Paul Goble
Staunton, April 18 – Following international criticism of its approach to the Ukrainian Orthodox Church which until 2022 was part of the Moscow Patriarchate and controlled by Russia but which since that time has become pro-Ukrainian, Kyiv appears set to accept coexistence between that church and the autocephalous Orthodox Church of Ukraine.
That is the judgment of Novaya Gazeta journalist Aleksandr Soldatov on the basis of a recent statement by General Kyrylo Budanov who heads the Office of the President of Ukraine.
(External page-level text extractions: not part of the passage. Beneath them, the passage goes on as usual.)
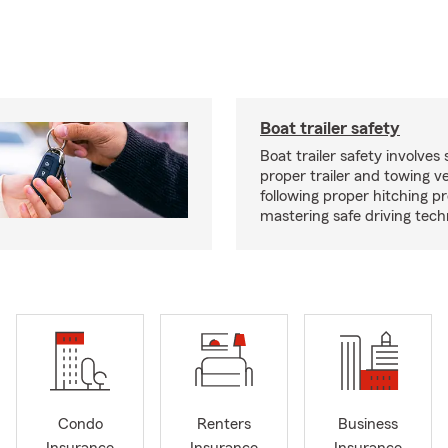
Boat trailer safety
Boat trailer safety involves 
proper trailer and towing ve
following proper hitching 
mastering safe driving tech
Condo
Renters
Business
He recently said that “coercive methods don’t work in the religious sphere” and that Kyiv should give the UOC time to fully integrate itself into Ukrainian life (novayagazeta.ru/articles/2026/04/18/moskovskaia-tserkov-vybiraet-ukrainu
According to Soldatov, this shift in Kyiv’s position “cannot fail to cause alarm in Moscow where the theme of ‘the persecution of canonical Orthodoxy’ has been actively used to define the objectives of the Special Military Operation including at the very highest levels.” But it will also worry those Ukrainians who don’t see the UOC as having fully broken with Moscow.
Most Ukrainian Orthodox leaders both in the UOC and the autocephalous OCU do not believe that the UOC can ever return to the role it played as an agency of Russian influence in Ukraine, however; and they are confident that each of these churches will survive, a likely indication that church life in Ukraine will be both freer and more diverse well into the future.